Data excerpts ::
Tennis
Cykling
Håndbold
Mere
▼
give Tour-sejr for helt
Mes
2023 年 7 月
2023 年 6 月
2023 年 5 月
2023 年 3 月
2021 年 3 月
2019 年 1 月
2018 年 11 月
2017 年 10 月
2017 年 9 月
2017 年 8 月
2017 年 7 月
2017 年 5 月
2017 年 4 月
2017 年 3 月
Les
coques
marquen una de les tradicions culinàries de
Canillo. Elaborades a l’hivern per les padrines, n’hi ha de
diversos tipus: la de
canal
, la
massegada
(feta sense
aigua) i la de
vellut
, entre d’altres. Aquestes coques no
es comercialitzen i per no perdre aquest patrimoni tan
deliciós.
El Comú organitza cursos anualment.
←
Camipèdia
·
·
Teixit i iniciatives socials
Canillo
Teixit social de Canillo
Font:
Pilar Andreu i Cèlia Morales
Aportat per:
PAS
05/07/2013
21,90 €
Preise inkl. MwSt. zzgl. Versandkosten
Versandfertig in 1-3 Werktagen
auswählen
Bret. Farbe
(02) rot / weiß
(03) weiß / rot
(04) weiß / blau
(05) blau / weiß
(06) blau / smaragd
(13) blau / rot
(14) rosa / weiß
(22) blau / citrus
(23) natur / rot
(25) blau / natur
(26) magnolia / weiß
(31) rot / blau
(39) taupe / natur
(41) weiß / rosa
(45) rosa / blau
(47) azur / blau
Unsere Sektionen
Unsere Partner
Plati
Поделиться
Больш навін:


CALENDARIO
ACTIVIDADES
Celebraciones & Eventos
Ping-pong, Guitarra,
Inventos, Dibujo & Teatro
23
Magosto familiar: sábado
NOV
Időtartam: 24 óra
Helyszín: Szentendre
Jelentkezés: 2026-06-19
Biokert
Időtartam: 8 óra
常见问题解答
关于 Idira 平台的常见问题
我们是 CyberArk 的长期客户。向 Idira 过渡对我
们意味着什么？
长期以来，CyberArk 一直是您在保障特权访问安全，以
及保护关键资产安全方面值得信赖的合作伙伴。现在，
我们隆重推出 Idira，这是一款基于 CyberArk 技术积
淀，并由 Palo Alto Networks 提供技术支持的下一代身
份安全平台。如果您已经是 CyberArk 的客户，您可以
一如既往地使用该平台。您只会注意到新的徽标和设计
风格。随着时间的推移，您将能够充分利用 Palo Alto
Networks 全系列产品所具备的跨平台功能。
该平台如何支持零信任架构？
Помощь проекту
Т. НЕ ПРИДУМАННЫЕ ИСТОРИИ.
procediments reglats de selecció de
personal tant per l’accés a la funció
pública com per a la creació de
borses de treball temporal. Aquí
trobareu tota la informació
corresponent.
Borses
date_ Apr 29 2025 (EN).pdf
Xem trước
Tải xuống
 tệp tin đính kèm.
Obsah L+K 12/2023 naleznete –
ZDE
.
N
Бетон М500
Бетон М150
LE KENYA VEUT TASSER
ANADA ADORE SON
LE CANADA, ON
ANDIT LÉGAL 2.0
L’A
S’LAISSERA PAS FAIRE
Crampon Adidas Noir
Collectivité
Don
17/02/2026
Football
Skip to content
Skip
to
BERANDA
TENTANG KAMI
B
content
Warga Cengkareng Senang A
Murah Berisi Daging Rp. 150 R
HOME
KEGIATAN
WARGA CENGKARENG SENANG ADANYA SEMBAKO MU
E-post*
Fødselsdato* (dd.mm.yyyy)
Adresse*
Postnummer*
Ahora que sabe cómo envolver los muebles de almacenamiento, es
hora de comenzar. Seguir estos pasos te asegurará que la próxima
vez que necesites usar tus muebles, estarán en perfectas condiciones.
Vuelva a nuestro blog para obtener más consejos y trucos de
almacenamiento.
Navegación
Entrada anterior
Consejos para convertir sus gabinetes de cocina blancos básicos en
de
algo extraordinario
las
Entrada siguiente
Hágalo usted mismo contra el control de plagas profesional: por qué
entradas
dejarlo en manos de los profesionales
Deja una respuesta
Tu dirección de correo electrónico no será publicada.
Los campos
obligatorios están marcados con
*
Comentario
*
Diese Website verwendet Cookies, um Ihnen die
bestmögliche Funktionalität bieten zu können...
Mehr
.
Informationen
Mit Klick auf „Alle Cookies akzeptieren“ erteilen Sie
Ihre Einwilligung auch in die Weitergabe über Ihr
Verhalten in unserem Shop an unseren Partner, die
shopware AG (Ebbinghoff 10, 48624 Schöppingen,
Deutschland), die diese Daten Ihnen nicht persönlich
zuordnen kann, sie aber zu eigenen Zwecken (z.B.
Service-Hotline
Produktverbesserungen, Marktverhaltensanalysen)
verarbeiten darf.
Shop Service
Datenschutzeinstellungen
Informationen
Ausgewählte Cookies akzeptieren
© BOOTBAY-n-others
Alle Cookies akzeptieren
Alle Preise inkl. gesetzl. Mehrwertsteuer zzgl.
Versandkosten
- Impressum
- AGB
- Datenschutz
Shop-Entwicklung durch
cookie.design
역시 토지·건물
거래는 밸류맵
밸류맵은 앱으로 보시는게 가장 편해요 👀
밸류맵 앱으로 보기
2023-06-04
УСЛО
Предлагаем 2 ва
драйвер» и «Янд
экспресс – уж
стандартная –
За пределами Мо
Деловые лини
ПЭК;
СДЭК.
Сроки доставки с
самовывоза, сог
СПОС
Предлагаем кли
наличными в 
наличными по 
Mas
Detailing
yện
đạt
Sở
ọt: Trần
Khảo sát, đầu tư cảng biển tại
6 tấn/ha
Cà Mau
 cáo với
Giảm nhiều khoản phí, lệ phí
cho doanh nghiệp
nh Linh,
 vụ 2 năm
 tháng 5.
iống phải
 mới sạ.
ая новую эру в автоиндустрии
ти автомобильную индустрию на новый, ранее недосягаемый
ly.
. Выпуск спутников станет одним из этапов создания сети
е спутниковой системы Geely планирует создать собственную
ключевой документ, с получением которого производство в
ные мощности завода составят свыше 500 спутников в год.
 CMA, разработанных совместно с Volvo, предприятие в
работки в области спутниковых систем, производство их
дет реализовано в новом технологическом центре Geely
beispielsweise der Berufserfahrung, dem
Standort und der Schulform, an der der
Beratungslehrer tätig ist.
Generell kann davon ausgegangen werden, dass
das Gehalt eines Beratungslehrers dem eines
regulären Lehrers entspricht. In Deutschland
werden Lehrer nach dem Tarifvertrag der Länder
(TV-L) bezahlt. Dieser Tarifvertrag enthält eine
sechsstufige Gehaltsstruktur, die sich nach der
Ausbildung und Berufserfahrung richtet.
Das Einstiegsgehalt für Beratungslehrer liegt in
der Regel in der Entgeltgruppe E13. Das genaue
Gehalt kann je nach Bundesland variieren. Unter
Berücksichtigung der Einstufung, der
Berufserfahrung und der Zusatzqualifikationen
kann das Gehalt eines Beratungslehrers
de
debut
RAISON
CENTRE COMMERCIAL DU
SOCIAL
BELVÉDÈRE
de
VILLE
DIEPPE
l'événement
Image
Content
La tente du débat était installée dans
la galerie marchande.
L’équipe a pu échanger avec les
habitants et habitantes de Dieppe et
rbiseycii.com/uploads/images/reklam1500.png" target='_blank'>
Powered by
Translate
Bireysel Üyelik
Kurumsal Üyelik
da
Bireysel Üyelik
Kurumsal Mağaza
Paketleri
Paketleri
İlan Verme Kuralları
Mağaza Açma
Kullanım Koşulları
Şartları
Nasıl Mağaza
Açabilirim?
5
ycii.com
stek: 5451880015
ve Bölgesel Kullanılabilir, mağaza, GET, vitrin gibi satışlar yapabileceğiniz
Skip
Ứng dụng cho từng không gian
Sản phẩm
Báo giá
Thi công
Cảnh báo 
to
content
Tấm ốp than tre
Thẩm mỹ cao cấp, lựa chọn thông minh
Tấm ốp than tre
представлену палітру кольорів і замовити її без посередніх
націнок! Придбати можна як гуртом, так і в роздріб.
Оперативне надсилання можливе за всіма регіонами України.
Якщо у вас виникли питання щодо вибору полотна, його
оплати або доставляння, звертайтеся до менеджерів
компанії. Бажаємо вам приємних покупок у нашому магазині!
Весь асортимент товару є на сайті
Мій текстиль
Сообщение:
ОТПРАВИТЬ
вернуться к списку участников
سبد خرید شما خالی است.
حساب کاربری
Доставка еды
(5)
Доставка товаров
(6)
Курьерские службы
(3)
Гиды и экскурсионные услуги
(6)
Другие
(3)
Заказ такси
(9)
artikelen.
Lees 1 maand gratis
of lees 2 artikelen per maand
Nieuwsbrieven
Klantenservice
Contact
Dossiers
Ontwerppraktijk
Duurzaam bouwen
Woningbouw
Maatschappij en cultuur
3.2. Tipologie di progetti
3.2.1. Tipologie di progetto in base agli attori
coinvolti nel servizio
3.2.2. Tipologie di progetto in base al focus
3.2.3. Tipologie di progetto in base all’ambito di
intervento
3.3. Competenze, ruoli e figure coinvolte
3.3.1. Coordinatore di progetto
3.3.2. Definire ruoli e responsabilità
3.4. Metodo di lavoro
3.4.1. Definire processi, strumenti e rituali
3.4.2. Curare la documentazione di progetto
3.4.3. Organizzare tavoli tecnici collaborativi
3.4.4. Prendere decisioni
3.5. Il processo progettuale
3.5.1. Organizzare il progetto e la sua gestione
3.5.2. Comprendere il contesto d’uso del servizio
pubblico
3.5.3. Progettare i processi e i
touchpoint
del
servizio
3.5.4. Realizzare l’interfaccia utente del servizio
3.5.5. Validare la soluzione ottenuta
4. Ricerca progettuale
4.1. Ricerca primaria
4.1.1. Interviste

Exercise aim ::
Take the line above containing "L’équipe a pu échanger avec les", the line containing "Mağaza Açma", and all lines in between, and copy them exactly without anything else.

Solution ::
L’équipe a pu échanger avec les
habitants et habitantes de Dieppe et
rbiseycii.com/uploads/images/reklam1500.png" target='_blank'>
Powered by
Translate
Bireysel Üyelik
Kurumsal Üyelik
da
Bireysel Üyelik
Kurumsal Mağaza
Paketleri
Paketleri
İlan Verme Kuralları
Mağaza Açma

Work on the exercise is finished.